Dissonante da opinião pública e de outros juristas, a maioria ( Gilmar Mendes, Levandowisk e Carmem Lúcia)  da já famosa segunda Turma do STF, apesar da comprovação do crime de Bendini, baseada em que o réu não teve direito a ampla defesa, por não ter sido o último a depor, privilegiando, escandalosamente, a pobre e secundária forma e não o conteúdo, anulou a condenação exarada pelo então Juiz Moro, voltando o processo à Primeira Instância.


 Verdadeiro escarro na face de milhões de brasileiros de bem, incluso na dos que são miseráveis, sofridos, sem prerrogativas de togas e de camarões. Esta sentença esdrúxula abre as portas para centenas de outras similares condenações a serem anuladas, inclusa a do criminoso Lula, com a consequente desmoralização e neutralização do trabalho da Lava Jato.
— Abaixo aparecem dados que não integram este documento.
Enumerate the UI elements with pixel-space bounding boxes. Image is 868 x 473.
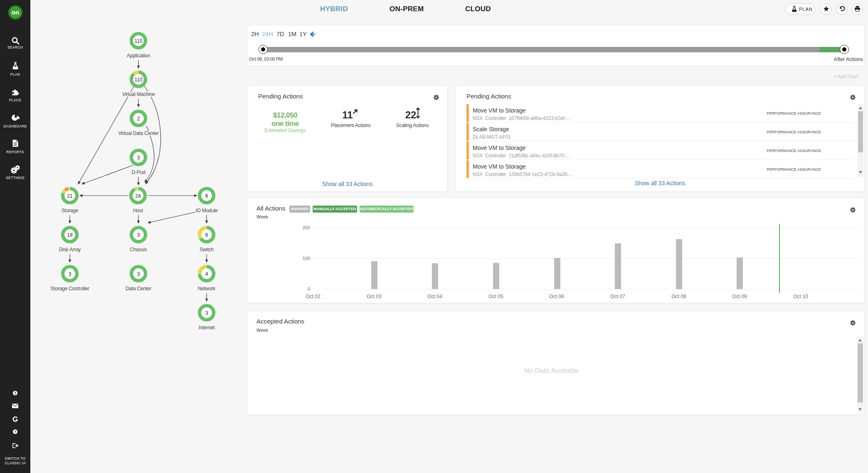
- svg-text:Switch: Switch: [200, 247, 214, 252]
- svg-text:6: 6: [205, 232, 208, 238]
- svg-text:Network: Network: [198, 286, 216, 292]
- svg-text:4: 4: [205, 271, 208, 277]
- svg-text:Internet: Internet: [199, 325, 215, 331]
- svg-text:3: 3: [137, 271, 140, 277]
- svg-text:Application: Application: [127, 53, 150, 59]
- svg-text:18: 18: [67, 232, 73, 238]
- svg-text:Virtual Machine: Virtual Machine: [122, 91, 155, 97]
- svg-text:Virtual Data Center: Virtual Data Center: [118, 130, 158, 136]
- svg-text:6: 6: [205, 193, 208, 199]
- svg-text:21: 21: [67, 193, 73, 199]
- svg-text:Chassis: Chassis: [130, 247, 147, 252]
- svg-text:D-Pod: D-Pod: [132, 169, 145, 175]
- svg-text:2: 2: [137, 116, 140, 122]
- svg-text:IO Module: IO Module: [195, 208, 218, 213]
- svg-text:Storage: Storage: [62, 208, 79, 213]
- svg-text:?: ?: [14, 430, 16, 434]
- svg-text:24: 24: [135, 193, 141, 199]
- svg-text:Storage Controller: Storage Controller: [51, 286, 89, 292]
- svg-text:110: 110: [134, 38, 142, 44]
- svg-text:Host: Host: [133, 208, 143, 213]
- svg-text:Data Center: Data Center: [126, 286, 151, 292]
- svg-text:110: 110: [134, 77, 142, 83]
- svg-text:3: 3: [137, 232, 140, 238]
- svg-text:3: 3: [205, 310, 208, 316]
- svg-text:Disk Array: Disk Array: [59, 247, 81, 252]
- svg-text:3: 3: [137, 155, 140, 161]
- svg-text:3: 3: [69, 271, 72, 277]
  A limpeza dos poderes da República, tão desejada e esperada pela multidão de brasileiros de bem, após o trabalho árduo e brilhante de Moro, Deltan Dallagnol e equipes policiais, está sendo destruída por uma minoria do Judiciário, da Promotoria da República e do Legislativo, matando a esperança de um novo tempo, em que teríamos uma verdadeira Democracia e  imagem, perante o mundo, diferente da que herdamos dos criminosos que se apoderaram do País, com poderes corrompidos e elites empresariais e politicas de mentes, também, corrompidas e ineptas, levando a Nação ao atoleiro de lama em que ainda nos encontramos.
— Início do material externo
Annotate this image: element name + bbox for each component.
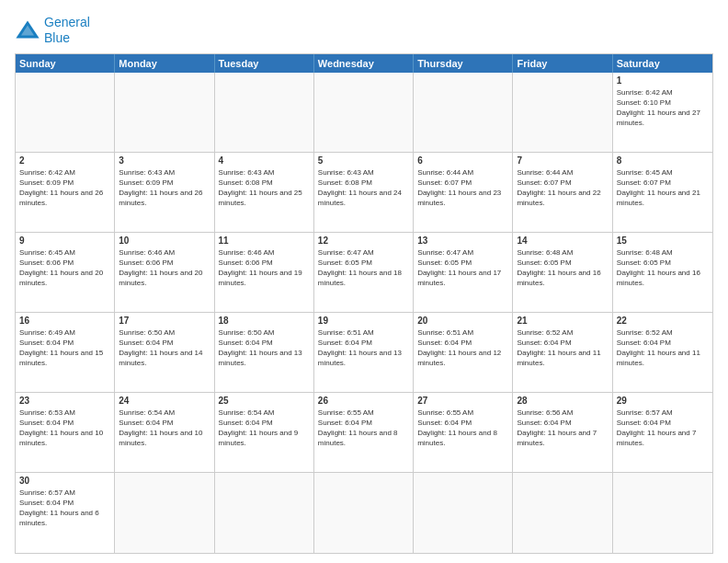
calendar-cell [314, 473, 414, 553]
cell-date: 20 [417, 316, 508, 326]
cell-date: 1 [617, 75, 709, 86]
calendar-cell [414, 473, 513, 553]
cell-date: 12 [318, 236, 409, 246]
cell-info: Sunrise: 6:48 AMSunset: 6:05 PMDaylight:… [517, 247, 608, 289]
calendar-cell: 9 Sunrise: 6:45 AMSunset: 6:06 PMDayligh… [16, 233, 115, 312]
calendar-cell [513, 73, 612, 152]
cell-info: Sunrise: 6:46 AMSunset: 6:06 PMDaylight:… [219, 247, 310, 289]
calendar-cell [16, 73, 115, 152]
logo: General Blue [15, 15, 90, 46]
cell-info: Sunrise: 6:43 AMSunset: 6:08 PMDaylight:… [219, 167, 310, 209]
day-header-tuesday: Tuesday [215, 54, 314, 73]
cell-info: Sunrise: 6:46 AMSunset: 6:06 PMDaylight:… [119, 247, 210, 289]
cell-info: Sunrise: 6:48 AMSunset: 6:05 PMDaylight:… [617, 247, 709, 289]
cell-date: 17 [119, 316, 210, 326]
cell-info: Sunrise: 6:52 AMSunset: 6:04 PMDaylight:… [517, 327, 608, 369]
cell-date: 13 [417, 236, 508, 246]
cell-info: Sunrise: 6:54 AMSunset: 6:04 PMDaylight:… [119, 408, 210, 449]
calendar-cell [215, 473, 314, 553]
cell-date: 25 [219, 396, 310, 406]
calendar-cell: 25 Sunrise: 6:54 AMSunset: 6:04 PMDaylig… [215, 393, 314, 472]
cell-date: 18 [219, 316, 310, 326]
calendar-cell: 14 Sunrise: 6:48 AMSunset: 6:05 PMDaylig… [513, 233, 612, 312]
calendar-cell: 26 Sunrise: 6:55 AMSunset: 6:04 PMDaylig… [314, 393, 414, 472]
day-header-thursday: Thursday [414, 54, 513, 73]
cell-date: 11 [219, 236, 310, 246]
cell-date: 16 [19, 316, 110, 326]
day-header-friday: Friday [513, 54, 612, 73]
calendar-cell: 28 Sunrise: 6:56 AMSunset: 6:04 PMDaylig… [513, 393, 612, 472]
cell-date: 8 [617, 155, 709, 166]
calendar-cell: 4 Sunrise: 6:43 AMSunset: 6:08 PMDayligh… [215, 153, 314, 232]
cell-info: Sunrise: 6:47 AMSunset: 6:05 PMDaylight:… [318, 247, 409, 289]
page-header: General Blue [15, 15, 713, 46]
calendar-cell: 8 Sunrise: 6:45 AMSunset: 6:07 PMDayligh… [613, 153, 712, 232]
cell-date: 26 [318, 396, 409, 406]
calendar-cell: 12 Sunrise: 6:47 AMSunset: 6:05 PMDaylig… [314, 233, 414, 312]
calendar-cell: 2 Sunrise: 6:42 AMSunset: 6:09 PMDayligh… [16, 153, 115, 232]
calendar: SundayMondayTuesdayWednesdayThursdayFrid… [15, 53, 713, 554]
day-header-wednesday: Wednesday [314, 54, 414, 73]
cell-date: 2 [19, 155, 110, 166]
calendar-cell: 13 Sunrise: 6:47 AMSunset: 6:05 PMDaylig… [414, 233, 513, 312]
cell-date: 30 [19, 476, 110, 486]
calendar-cell: 27 Sunrise: 6:55 AMSunset: 6:04 PMDaylig… [414, 393, 513, 472]
calendar-cell: 19 Sunrise: 6:51 AMSunset: 6:04 PMDaylig… [314, 313, 414, 392]
cell-info: Sunrise: 6:49 AMSunset: 6:04 PMDaylight:… [19, 327, 110, 369]
cell-info: Sunrise: 6:52 AMSunset: 6:04 PMDaylight:… [617, 327, 709, 369]
cell-date: 22 [617, 316, 709, 326]
day-header-sunday: Sunday [16, 54, 115, 73]
calendar-row: 30 Sunrise: 6:57 AMSunset: 6:04 PMDaylig… [16, 473, 712, 553]
calendar-cell: 5 Sunrise: 6:43 AMSunset: 6:08 PMDayligh… [314, 153, 414, 232]
calendar-cell: 24 Sunrise: 6:54 AMSunset: 6:04 PMDaylig… [115, 393, 214, 472]
cell-info: Sunrise: 6:44 AMSunset: 6:07 PMDaylight:… [417, 167, 508, 209]
calendar-row: 2 Sunrise: 6:42 AMSunset: 6:09 PMDayligh… [16, 153, 712, 233]
cell-date: 14 [517, 236, 608, 246]
cell-date: 5 [318, 155, 409, 166]
cell-info: Sunrise: 6:45 AMSunset: 6:07 PMDaylight:… [617, 167, 709, 209]
calendar-row: 16 Sunrise: 6:49 AMSunset: 6:04 PMDaylig… [16, 313, 712, 393]
cell-date: 29 [617, 396, 709, 406]
calendar-cell: 30 Sunrise: 6:57 AMSunset: 6:04 PMDaylig… [16, 473, 115, 553]
cell-date: 7 [517, 155, 608, 166]
calendar-cell [115, 473, 214, 553]
calendar-cell: 7 Sunrise: 6:44 AMSunset: 6:07 PMDayligh… [513, 153, 612, 232]
cell-info: Sunrise: 6:47 AMSunset: 6:05 PMDaylight:… [417, 247, 508, 289]
calendar-cell: 11 Sunrise: 6:46 AMSunset: 6:06 PMDaylig… [215, 233, 314, 312]
calendar-row: 1 Sunrise: 6:42 AMSunset: 6:10 PMDayligh… [16, 73, 712, 153]
calendar-cell: 3 Sunrise: 6:43 AMSunset: 6:09 PMDayligh… [115, 153, 214, 232]
calendar-cell [314, 73, 414, 152]
calendar-row: 9 Sunrise: 6:45 AMSunset: 6:06 PMDayligh… [16, 233, 712, 313]
calendar-cell: 29 Sunrise: 6:57 AMSunset: 6:04 PMDaylig… [613, 393, 712, 472]
cell-info: Sunrise: 6:55 AMSunset: 6:04 PMDaylight:… [417, 408, 508, 449]
cell-date: 27 [417, 396, 508, 406]
cell-info: Sunrise: 6:53 AMSunset: 6:04 PMDaylight:… [19, 408, 110, 449]
cell-info: Sunrise: 6:51 AMSunset: 6:04 PMDaylight:… [318, 327, 409, 369]
cell-date: 15 [617, 236, 709, 246]
calendar-cell: 21 Sunrise: 6:52 AMSunset: 6:04 PMDaylig… [513, 313, 612, 392]
cell-info: Sunrise: 6:44 AMSunset: 6:07 PMDaylight:… [517, 167, 608, 209]
calendar-cell [115, 73, 214, 152]
cell-info: Sunrise: 6:54 AMSunset: 6:04 PMDaylight:… [219, 408, 310, 449]
calendar-cell: 10 Sunrise: 6:46 AMSunset: 6:06 PMDaylig… [115, 233, 214, 312]
calendar-cell: 16 Sunrise: 6:49 AMSunset: 6:04 PMDaylig… [16, 313, 115, 392]
day-header-saturday: Saturday [613, 54, 712, 73]
calendar-cell: 15 Sunrise: 6:48 AMSunset: 6:05 PMDaylig… [613, 233, 712, 312]
cell-info: Sunrise: 6:50 AMSunset: 6:04 PMDaylight:… [219, 327, 310, 369]
cell-date: 9 [19, 236, 110, 246]
calendar-cell: 23 Sunrise: 6:53 AMSunset: 6:04 PMDaylig… [16, 393, 115, 472]
cell-info: Sunrise: 6:45 AMSunset: 6:06 PMDaylight:… [19, 247, 110, 289]
cell-info: Sunrise: 6:43 AMSunset: 6:09 PMDaylight:… [119, 167, 210, 209]
logo-general: General [44, 15, 90, 29]
logo-icon [15, 17, 40, 43]
cell-info: Sunrise: 6:57 AMSunset: 6:04 PMDaylight:… [617, 408, 709, 449]
calendar-cell: 22 Sunrise: 6:52 AMSunset: 6:04 PMDaylig… [613, 313, 712, 392]
calendar-row: 23 Sunrise: 6:53 AMSunset: 6:04 PMDaylig… [16, 393, 712, 473]
cell-info: Sunrise: 6:50 AMSunset: 6:04 PMDaylight:… [119, 327, 210, 369]
cell-info: Sunrise: 6:51 AMSunset: 6:04 PMDaylight:… [417, 327, 508, 369]
cell-date: 10 [119, 236, 210, 246]
calendar-cell [613, 473, 712, 553]
calendar-cell: 20 Sunrise: 6:51 AMSunset: 6:04 PMDaylig… [414, 313, 513, 392]
cell-date: 19 [318, 316, 409, 326]
calendar-cell: 17 Sunrise: 6:50 AMSunset: 6:04 PMDaylig… [115, 313, 214, 392]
Vivemos em um País cuja Nação não é abrigada por um Estado Democrático de Direito, pois, a Democracia é a ditadura da Lei. Tolerãncia zero e impunidade jamais. E para que seja republicana, os seus princípios sensíveis devem ser intocáveis. A harmonia entre os poderes Executivo, Legislativo e Judiciário, democracia representativa, sufrágio livre e universal com eleições periódicas, e partidos com ideologias consentâneas com a Democracia vigente.


 E desde de quando temos tais princípios sensíveis respeitados? A começar pelo STF, gerador de insegurança jurídica. Os jornais e a televisão comprovam as querelas e insultos, em sessões plenárias, entre Ministros que se insultam ou que denigrem a imagem do STF, como o Sr Gilmar Mendes, ao asseverar que caminhamos para um STF “bolivariano” ou, prestes a liberar para julgamento o pedido de suspeição do ex juiz Sérgio Moro.


 Em entrevista, acusa a cúpula da Lava Jato, tendo Moro à frente, de ter violado o Estado democrático de Direito. Afirmou que as mensagens reveladas pelo Intercept, do bandido Glen Greenwald, mostram jogo de promiscuidade, “conúbio espúrio entre juiz, promotor, delegado e gente da ReceitaFederal”. Entretanto, há que ressaltar que tais mensagens foram conseguidas por meio ilegal e o conteúdo não foi confirmado como verdadeiro.


 Entornando o seu fel sobre Moro e Deltan Dallagnol, disse que o Brasil precisa encerrar o ciclo de falsos heróis”.  Moro é não só um herói brasileiro como também assim o é reconhecido internacionalmente.  Os serviços prestados à Nacão por Moro e equipes da Lavajato são inegáveis e fecundos, embora os seus adversários façam de tudo para neutraliza-lo e desmoralizar a Lava Jato.  Paralelamente, Gilmar Mendes não pode sair às ruas do Brasil pelo ódio que a população a Ele devota. Seus companheiros de plenário que o digam. Não ficam longe os seus companheiros da segunda Turma que seguem seus votos.  A desarmonia dos poderes, com prejuizo para a governança do País é flagrante. A dura oposição ideológica, oriunda, ainda, do aparelhamento realizado pelo PT, mostra frequentemente tal desarmonia, que coloca interesses de individuos, caso dos presidentes da Câmara e do Senado, ou de partidos,  acima dos interesses da Nação. Buscando protagonismo pessoal e político, dificultam, atrazam ou impedem a concretização de ações de governo para o soerguimento da Nação, que se faz urgente, tendo em vista as imensas dificuldades que o País enfrenta. 

E a desarmonia se apresenta também, no interior dos poderes, de natureza diversa, desgastando a imagem do Executivo ao soluciona-la ou ameniza-la. A politização do Judiciário e a judicialização do Legislativo é também fonte da desarmonia existente. Nessa situação de insegurança, de insastifação e revolta de grande parte da sociedade basta um rastilho de pólvora para incendiá-la. Os incendiários que se cuidem. Não toquem em Moro, Dallagnol e  na Lava Jato. Se o fizerem, talvez seja o rastilho necessário para provocar grande incêndio!!!!!